(LISTED RECORDS Opens)
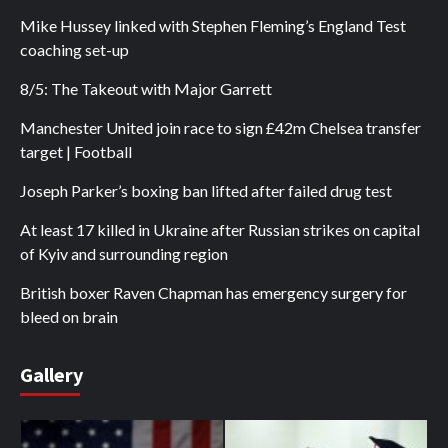
Mike Hussey linked with Stephen Fleming’s England Test
coaching set-up
8/5: The Takeout with Major Garrett
Manchester United join race to sign £42m Chelsea transfer
target | Football
Joseph Parker’s boxing ban lifted after failed drug test
At least 17 killed in Ukraine after Russian strikes on capital
of Kyiv and surrounding region
British boxer Raven Chapman has emergency surgery for
bleed on brain
Gallery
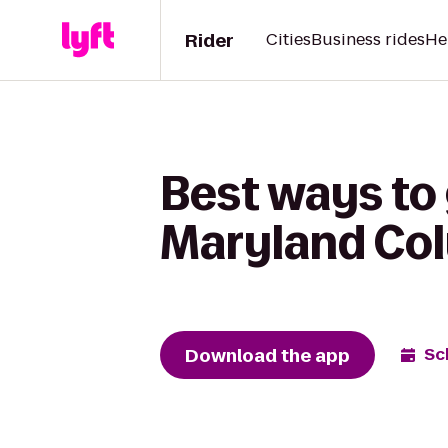
Rider
Cities
Business rides
He
Best ways to 
Maryland Col
Download the app
Sc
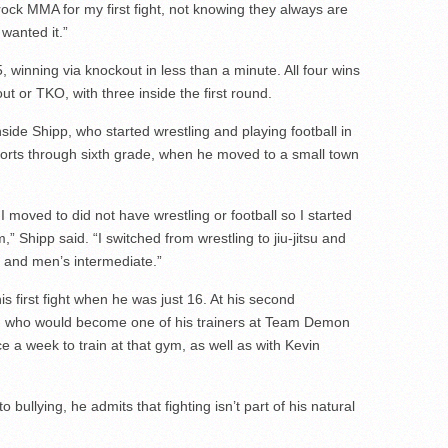
ck MMA for my first fight, not knowing they always are
 wanted it.”
winning via knockout in less than a minute. All four wins
t or TKO, with three inside the first round.
de Shipp, who started wrestling and playing football in
ports through sixth grade, when he moved to a small town
I moved to did not have wrestling or football so I started
 Shipp said. “I switched from wrestling to jiu-jitsu and
 and men’s intermediate.”
his first fight when he was just 16. At his second
 who would become one of his trainers at Team Demon
ce a week to train at that gym, as well as with Kevin
 bullying, he admits that fighting isn’t part of his natural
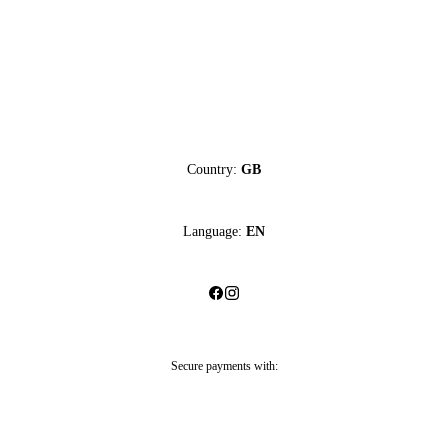
Country:
GB
Language:
EN
Secure payments with:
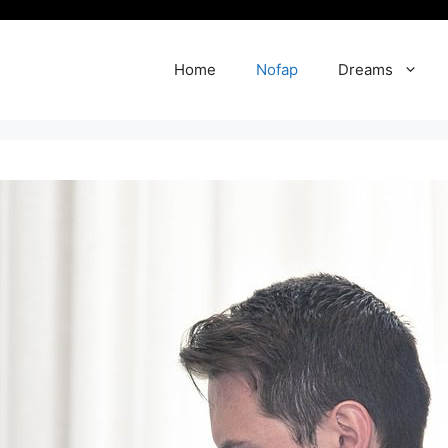
Home
Nofap
Dreams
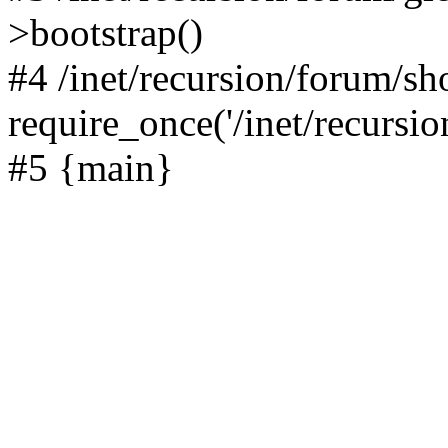
>bootstrap()
#4 /inet/recursion/forum/s
require_once('/inet/recursion
#5 {main}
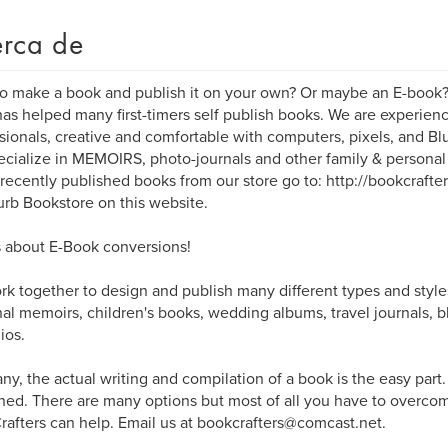
rca de
o make a book and publish it on your own? Or maybe an E-book
as helped many first-timers self publish books. We are experi
sionals, creative and comfortable with computers, pixels, and B
cialize in MEMOIRS, photo-journals and other family & persona
 recently published books from our store go to: http://bookcrafte
urb Bookstore on this website.
 about E-Book conversions!
k together to design and publish many different types and style
al memoirs, children's books, wedding albums, travel journals, b
ios.
ny, the actual writing and compilation of a book is the easy part
hed. There are many options but most of all you have to overcome
afters can help. Email us at bookcrafters@comcast.net.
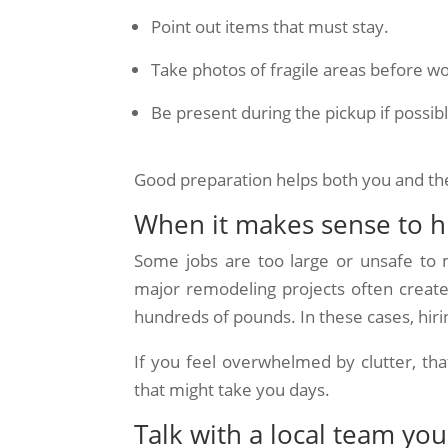
Point out items that must stay.
Take photos of fragile areas before wo
Be present during the pickup if possib
Good preparation helps both you and t
When it makes sense to hi
Some jobs are too large or unsafe to m
major remodeling projects often create
hundreds of pounds. In these cases, hir
If you feel overwhelmed by clutter, that
that might take you days.
Talk with a local team you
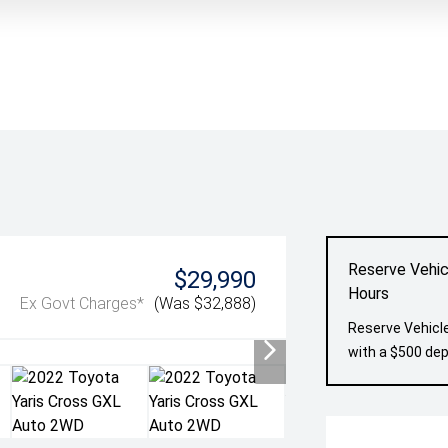
Reserve Vehic
$29,990
Hours
Ex Govt Charges*
(Was $32,888)
Reserve Vehicle
with a $500 dep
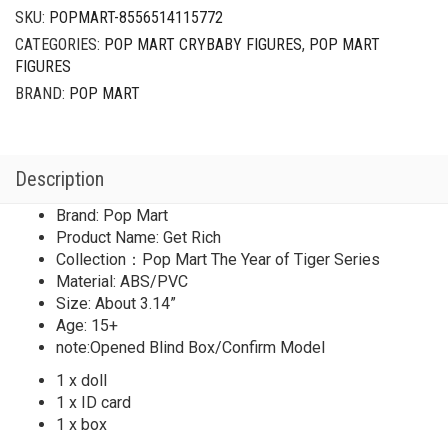
Year
SKU:
POPMART-8556514115772
of
CATEGORIES:
POP MART CRYBABY FIGURES
,
POP MART
Tiger
FIGURES
Series
Get
BRAND:
POP MART
Rich
quantity
Description
Brand: Pop Mart
Product Name: Get Rich
Collection：Pop Mart The Year of Tiger Series
Material: ABS/PVC
Size: About 3.14”
Age: 15+
note:Opened Blind Box/Confirm Model
1 x doll
1 x ID card
1 x box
(LISTED RECORDS Closes)
> **INSTRUCTIONS FOR THE TASK**
Line by line, write out the data above exactly, without the pictures.

> **RESPONSE TO THE TASK**
Mike Hussey linked with Stephen Fleming’s England Test
coaching set-up
8/5: The Takeout with Major Garrett
Manchester United join race to sign £42m Chelsea transfer
target | Football
Joseph Parker’s boxing ban lifted after failed drug test
At least 17 killed in Ukraine after Russian strikes on capital
of Kyiv and surrounding region
British boxer Raven Chapman has emergency surgery for
bleed on brain
Gallery
Rider
Cities
Business rides
He
Best ways to 
Maryland Col
Download the app
Sc
ck MMA for my first fight, not knowing they always are
 wanted it.”
winning via knockout in less than a minute. All four wins
t or TKO, with three inside the first round.
de Shipp, who started wrestling and playing football in
ports through sixth grade, when he moved to a small town
I moved to did not have wrestling or football so I started
 Shipp said. “I switched from wrestling to jiu-jitsu and
 and men’s intermediate.”
his first fight when he was just 16. At his second
 who would become one of his trainers at Team Demon
ce a week to train at that gym, as well as with Kevin
 bullying, he admits that fighting isn’t part of his natural
Country:
GB
Language:
EN
Secure payments with:
Home
Nofap
Dreams
>bootstrap()
#4 /inet/recursion/forum/s
require_once('/inet/recursion
#5 {main}
rca de
o make a book and publish it on your own? Or maybe an E-book
as helped many first-timers self publish books. We are experi
sionals, creative and comfortable with computers, pixels, and B
cialize in MEMOIRS, photo-journals and other family & persona
 recently published books from our store go to: http://bookcrafte
urb Bookstore on this website.
 about E-Book conversions!
k together to design and publish many different types and style
al memoirs, children's books, wedding albums, travel journals, b
ios.
ny, the actual writing and compilation of a book is the easy part
hed. There are many options but most of all you have to overcome
afters can help. Email us at bookcrafters@comcast.net.
Point out items that must stay.
Take photos of fragile areas before wo
Be present during the pickup if possib
Good preparation helps both you and t
When it makes sense to hi
Some jobs are too large or unsafe to m
major remodeling projects often create
hundreds of pounds. In these cases, hir
If you feel overwhelmed by clutter, that
that might take you days.
Talk with a local team you
Reserve Vehic
$29,990
Hours
Ex Govt Charges*
(Was $32,888)
Reserve Vehicle
with a $500 dep
Year
SKU:
POPMART-8556514115772
of
CATEGORIES:
POP MART CRYBABY FIGURES
,
POP MART
Tiger
FIGURES
Series
Get
BRAND:
POP MART
Rich
quantity
Description
Brand: Pop Mart
Product Name: Get Rich
Collection：Pop Mart The Year of Tiger Series
Material: ABS/PVC
Size: About 3.14”
Age: 15+
note:Opened Blind Box/Confirm Model
1 x doll
1 x ID card
1 x box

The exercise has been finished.